**TASK DESCRIPTION**
Among the entries below, take the line with "met een indrukwekkende collectie" and the line with "contabilidade e auditoria", and output them and every line between them exactly, with nothing else.

**DATASET RECORDS**

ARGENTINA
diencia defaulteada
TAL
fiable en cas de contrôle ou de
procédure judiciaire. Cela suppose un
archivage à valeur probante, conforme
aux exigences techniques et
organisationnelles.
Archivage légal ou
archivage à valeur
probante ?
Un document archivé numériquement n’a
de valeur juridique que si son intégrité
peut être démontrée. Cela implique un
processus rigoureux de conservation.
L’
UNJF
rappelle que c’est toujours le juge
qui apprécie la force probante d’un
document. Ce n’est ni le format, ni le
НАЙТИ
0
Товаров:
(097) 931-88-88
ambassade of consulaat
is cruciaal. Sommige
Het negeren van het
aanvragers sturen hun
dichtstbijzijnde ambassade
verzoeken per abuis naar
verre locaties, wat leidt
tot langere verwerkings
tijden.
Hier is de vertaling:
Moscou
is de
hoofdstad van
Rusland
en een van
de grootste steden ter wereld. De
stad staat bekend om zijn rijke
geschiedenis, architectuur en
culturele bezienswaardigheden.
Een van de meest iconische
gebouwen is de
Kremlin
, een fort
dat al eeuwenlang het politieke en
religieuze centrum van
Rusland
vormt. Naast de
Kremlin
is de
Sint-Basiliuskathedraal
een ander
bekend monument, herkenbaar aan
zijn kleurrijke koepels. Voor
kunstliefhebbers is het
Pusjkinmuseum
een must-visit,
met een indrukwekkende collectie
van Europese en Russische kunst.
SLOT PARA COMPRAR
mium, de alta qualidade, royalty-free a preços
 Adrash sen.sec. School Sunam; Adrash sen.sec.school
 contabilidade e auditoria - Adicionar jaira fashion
...
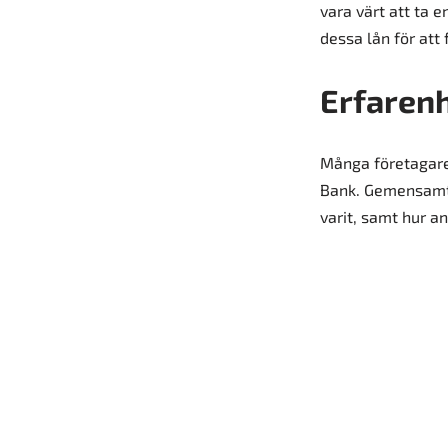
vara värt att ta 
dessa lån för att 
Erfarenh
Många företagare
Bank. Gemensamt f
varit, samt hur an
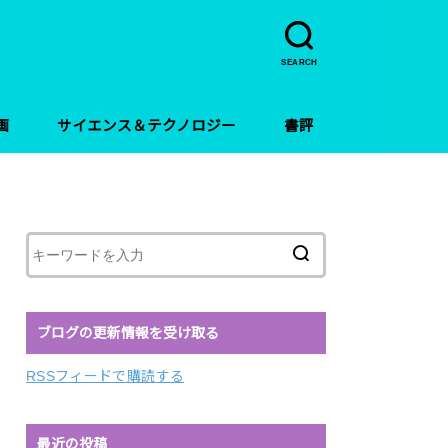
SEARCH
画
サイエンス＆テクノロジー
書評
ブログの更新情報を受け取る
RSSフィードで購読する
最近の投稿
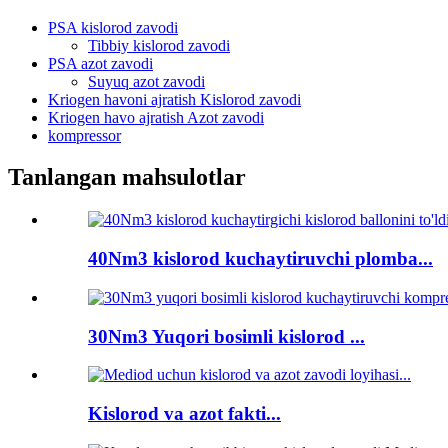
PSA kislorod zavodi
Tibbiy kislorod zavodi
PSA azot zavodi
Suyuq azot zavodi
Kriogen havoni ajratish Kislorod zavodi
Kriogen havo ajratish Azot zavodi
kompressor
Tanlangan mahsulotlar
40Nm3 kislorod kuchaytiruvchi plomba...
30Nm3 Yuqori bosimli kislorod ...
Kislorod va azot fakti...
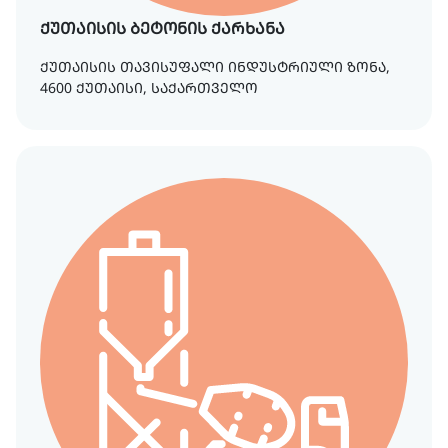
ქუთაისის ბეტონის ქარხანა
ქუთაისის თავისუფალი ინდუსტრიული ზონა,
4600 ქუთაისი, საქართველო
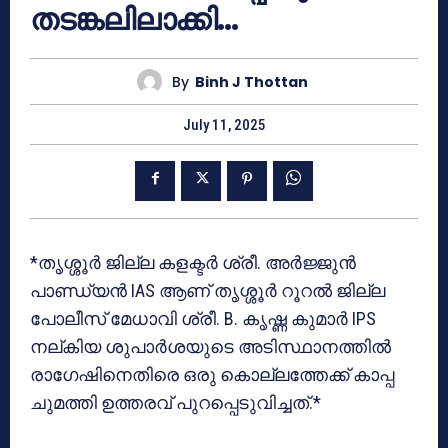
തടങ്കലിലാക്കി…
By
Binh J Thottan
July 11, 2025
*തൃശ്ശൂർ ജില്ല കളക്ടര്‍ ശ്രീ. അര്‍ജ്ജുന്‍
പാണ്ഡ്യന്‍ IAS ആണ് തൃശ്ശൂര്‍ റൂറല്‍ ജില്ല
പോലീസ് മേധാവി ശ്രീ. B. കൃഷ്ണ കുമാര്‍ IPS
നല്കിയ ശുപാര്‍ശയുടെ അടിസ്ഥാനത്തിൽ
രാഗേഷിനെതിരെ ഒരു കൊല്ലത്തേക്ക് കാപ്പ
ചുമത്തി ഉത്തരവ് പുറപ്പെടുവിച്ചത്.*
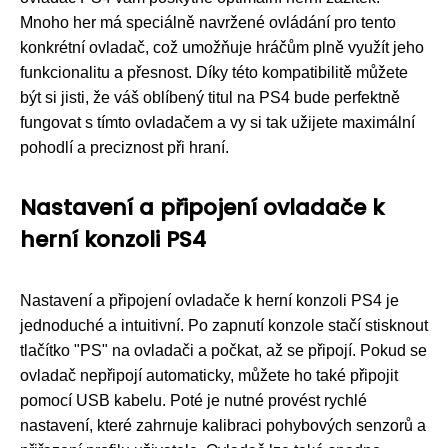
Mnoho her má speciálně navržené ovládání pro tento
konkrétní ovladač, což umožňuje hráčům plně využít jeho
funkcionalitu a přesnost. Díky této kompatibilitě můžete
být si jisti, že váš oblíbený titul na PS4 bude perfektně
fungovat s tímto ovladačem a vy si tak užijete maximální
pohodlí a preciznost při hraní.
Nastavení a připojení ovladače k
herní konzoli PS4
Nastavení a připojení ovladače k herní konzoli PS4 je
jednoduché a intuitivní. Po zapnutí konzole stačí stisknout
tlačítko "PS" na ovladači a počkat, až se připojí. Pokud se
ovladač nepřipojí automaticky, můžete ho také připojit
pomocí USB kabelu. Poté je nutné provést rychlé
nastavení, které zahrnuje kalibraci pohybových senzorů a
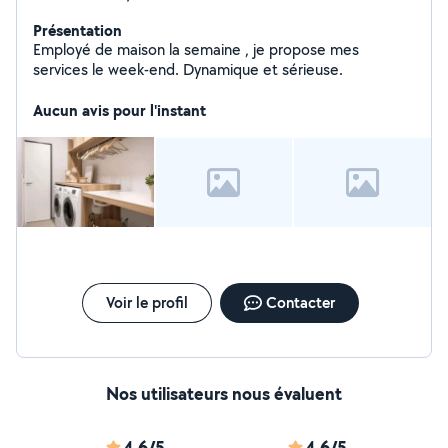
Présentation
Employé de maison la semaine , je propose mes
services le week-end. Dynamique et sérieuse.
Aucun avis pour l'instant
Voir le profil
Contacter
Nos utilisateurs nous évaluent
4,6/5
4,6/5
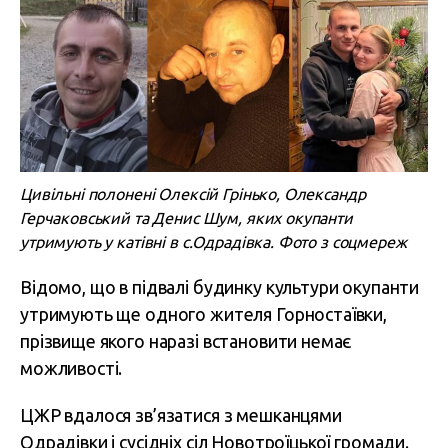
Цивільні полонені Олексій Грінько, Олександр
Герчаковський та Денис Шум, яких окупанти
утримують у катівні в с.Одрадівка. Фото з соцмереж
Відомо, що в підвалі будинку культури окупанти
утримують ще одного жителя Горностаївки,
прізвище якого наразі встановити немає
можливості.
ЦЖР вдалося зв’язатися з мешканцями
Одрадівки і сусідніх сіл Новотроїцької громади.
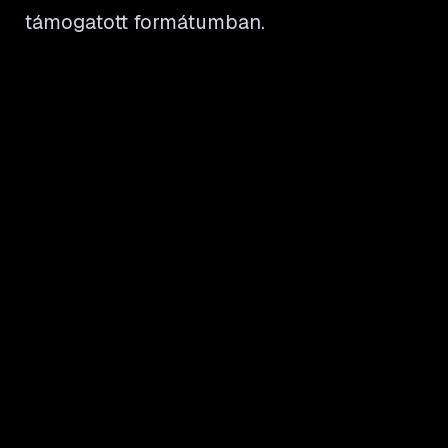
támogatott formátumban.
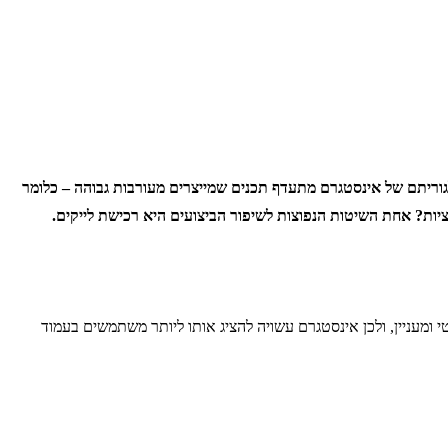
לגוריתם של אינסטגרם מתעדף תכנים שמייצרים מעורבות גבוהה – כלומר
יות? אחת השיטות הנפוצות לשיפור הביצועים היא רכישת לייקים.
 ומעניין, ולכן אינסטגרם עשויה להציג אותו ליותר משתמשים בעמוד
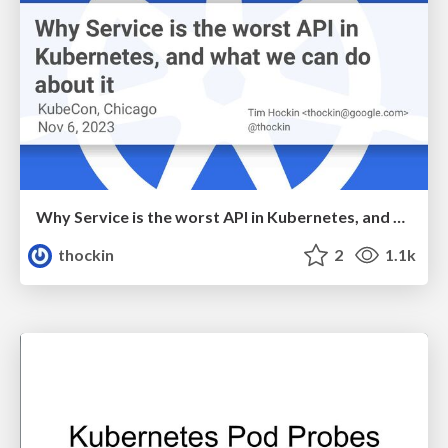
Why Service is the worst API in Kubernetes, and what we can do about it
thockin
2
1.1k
* * *
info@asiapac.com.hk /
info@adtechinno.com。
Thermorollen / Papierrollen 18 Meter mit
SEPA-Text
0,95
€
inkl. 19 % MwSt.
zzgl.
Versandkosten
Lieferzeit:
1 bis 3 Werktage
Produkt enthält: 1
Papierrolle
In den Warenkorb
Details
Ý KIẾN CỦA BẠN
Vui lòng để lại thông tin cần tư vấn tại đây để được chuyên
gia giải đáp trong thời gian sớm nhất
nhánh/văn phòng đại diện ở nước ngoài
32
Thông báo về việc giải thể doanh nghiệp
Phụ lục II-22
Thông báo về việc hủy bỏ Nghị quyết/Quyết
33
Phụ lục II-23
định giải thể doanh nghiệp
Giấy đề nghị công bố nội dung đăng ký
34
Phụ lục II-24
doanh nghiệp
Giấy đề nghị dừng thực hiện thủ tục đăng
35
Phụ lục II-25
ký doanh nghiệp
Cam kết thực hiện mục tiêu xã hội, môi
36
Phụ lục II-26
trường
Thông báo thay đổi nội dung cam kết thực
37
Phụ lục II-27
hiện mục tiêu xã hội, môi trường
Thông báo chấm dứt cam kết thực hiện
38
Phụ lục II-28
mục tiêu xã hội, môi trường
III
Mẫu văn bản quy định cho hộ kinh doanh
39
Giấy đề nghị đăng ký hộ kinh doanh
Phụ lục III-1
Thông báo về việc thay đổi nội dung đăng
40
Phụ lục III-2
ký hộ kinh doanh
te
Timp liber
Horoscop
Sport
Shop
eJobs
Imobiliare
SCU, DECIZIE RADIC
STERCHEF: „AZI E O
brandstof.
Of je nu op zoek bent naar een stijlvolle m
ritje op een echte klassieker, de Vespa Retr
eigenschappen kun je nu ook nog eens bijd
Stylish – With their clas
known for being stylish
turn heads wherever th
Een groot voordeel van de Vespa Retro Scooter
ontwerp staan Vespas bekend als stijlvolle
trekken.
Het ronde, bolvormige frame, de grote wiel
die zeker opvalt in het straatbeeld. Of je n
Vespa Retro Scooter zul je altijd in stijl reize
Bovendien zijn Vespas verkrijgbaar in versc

**FINAL ANSWER**
met een indrukwekkende collectie
van Europese en Russische kunst.
SLOT PARA COMPRAR
mium, de alta qualidade, royalty-free a preços
 Adrash sen.sec. School Sunam; Adrash sen.sec.school
 contabilidade e auditoria - Adicionar jaira fashion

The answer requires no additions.